- WHAT IS BEING ASKED
Among the entries below, how many lines have the string "resolution" in them? Only the number should be given.

- DATA FOR THE TASK
%%
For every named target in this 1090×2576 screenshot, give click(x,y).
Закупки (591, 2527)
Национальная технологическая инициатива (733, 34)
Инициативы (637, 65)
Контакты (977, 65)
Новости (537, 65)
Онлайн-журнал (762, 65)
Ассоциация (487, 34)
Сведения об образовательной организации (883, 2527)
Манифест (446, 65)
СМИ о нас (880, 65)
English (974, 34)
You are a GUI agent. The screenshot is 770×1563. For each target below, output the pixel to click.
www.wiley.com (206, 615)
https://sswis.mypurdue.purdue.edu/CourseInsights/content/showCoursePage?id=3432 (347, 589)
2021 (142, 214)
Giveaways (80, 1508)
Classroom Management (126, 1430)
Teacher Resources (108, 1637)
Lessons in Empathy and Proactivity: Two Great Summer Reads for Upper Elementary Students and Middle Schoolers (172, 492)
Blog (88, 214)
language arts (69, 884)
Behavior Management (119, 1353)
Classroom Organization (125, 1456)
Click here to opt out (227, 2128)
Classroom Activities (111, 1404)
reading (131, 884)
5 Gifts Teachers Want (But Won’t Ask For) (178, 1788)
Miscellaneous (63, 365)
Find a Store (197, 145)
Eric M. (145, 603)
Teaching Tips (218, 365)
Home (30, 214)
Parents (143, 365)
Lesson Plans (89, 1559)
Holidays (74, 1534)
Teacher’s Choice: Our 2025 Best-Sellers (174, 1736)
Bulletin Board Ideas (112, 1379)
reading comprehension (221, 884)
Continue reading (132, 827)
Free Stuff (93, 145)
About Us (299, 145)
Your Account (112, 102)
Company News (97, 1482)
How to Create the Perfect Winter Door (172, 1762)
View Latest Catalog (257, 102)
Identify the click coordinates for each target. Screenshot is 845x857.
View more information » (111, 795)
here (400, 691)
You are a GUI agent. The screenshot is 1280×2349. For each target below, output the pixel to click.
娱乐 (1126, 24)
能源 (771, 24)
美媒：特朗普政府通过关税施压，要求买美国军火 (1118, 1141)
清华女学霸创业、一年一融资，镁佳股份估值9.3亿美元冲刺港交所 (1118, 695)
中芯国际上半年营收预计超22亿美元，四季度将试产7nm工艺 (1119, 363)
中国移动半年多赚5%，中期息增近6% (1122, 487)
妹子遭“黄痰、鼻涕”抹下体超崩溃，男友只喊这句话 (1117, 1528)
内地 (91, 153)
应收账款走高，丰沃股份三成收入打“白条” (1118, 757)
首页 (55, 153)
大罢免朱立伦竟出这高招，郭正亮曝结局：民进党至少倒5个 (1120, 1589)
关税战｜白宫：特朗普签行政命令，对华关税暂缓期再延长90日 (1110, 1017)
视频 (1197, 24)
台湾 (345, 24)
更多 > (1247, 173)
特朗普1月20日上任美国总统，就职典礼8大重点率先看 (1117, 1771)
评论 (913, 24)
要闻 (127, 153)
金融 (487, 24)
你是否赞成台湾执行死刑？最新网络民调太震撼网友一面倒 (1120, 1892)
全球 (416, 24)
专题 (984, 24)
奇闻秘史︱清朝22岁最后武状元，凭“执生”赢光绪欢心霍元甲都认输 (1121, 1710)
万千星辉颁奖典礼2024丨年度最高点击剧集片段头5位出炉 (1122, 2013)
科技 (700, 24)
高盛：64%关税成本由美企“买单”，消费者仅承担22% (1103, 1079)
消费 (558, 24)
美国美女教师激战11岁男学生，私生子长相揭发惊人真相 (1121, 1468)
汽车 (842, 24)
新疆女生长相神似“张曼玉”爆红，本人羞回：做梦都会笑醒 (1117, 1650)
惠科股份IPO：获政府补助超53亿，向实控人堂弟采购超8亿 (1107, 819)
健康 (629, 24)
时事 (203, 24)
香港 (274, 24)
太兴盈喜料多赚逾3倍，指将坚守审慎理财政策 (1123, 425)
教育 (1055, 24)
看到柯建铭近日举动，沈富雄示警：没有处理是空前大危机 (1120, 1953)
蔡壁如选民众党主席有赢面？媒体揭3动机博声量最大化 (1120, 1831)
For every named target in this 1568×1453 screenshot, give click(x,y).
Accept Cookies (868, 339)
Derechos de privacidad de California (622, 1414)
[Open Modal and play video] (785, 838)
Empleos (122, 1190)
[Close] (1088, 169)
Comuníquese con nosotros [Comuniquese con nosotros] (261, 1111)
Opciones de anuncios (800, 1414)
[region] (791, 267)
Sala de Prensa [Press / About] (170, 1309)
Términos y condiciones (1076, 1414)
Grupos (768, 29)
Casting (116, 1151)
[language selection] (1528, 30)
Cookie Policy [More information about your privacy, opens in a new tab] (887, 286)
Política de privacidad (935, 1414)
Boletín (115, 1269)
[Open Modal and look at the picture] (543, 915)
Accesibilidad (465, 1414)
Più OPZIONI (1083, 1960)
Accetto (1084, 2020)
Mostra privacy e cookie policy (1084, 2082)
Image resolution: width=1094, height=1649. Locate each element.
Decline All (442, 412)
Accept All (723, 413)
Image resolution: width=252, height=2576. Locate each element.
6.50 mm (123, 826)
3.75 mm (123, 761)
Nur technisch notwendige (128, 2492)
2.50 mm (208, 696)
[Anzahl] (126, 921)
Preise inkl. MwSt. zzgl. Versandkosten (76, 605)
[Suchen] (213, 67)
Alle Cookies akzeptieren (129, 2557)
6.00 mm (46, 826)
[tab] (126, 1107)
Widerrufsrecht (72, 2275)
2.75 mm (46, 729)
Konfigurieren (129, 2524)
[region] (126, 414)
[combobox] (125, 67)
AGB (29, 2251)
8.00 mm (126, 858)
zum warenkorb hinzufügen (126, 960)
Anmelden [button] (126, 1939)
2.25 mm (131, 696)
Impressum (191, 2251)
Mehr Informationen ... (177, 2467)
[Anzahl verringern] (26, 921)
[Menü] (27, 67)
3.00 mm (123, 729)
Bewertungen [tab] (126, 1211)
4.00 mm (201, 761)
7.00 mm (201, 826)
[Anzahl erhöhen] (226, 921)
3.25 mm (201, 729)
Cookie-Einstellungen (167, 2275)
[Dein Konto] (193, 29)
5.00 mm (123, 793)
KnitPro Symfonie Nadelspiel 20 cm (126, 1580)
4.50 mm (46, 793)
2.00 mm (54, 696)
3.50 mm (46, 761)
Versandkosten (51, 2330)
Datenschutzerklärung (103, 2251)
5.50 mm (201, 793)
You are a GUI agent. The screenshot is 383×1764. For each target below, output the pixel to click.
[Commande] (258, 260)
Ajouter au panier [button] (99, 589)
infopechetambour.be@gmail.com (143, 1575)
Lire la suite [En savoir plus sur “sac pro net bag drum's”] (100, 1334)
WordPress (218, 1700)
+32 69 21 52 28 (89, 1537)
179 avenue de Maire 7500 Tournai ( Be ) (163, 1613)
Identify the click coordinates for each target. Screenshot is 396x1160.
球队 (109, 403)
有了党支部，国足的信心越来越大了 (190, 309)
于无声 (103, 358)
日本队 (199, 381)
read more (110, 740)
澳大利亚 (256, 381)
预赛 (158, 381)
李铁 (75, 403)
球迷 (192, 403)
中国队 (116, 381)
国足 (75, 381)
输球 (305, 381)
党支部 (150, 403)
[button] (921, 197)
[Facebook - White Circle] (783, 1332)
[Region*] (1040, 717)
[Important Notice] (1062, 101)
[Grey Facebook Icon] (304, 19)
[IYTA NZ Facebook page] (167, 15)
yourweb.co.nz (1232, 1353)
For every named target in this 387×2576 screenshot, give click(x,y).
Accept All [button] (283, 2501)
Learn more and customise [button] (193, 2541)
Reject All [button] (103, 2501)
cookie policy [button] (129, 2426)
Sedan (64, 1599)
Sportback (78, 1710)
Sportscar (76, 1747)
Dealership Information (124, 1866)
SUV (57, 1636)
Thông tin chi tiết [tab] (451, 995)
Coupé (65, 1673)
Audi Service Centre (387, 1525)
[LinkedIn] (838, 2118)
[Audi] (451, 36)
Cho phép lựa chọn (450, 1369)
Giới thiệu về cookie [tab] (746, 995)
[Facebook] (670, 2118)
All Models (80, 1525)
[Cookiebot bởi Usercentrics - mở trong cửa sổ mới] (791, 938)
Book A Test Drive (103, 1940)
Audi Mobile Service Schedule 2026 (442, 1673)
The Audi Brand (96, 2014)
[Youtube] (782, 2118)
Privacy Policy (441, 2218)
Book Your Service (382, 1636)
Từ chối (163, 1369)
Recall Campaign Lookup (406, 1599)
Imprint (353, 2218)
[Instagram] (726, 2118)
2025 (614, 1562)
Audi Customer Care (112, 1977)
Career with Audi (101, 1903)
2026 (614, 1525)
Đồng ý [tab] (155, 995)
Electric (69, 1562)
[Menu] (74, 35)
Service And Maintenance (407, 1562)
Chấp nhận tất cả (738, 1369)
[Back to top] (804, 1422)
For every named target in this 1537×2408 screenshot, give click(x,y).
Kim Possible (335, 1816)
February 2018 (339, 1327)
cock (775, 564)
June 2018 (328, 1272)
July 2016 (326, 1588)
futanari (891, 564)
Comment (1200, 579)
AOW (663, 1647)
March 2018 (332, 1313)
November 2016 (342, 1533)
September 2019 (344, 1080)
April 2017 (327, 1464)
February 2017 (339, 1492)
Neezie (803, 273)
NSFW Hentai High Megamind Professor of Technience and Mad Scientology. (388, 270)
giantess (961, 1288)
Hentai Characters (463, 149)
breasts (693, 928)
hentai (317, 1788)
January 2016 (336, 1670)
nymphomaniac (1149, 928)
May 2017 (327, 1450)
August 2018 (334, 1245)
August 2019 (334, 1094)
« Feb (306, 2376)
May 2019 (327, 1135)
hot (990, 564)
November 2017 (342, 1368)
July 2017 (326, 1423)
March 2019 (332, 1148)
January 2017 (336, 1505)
%%
- RESPONSE BELOW
2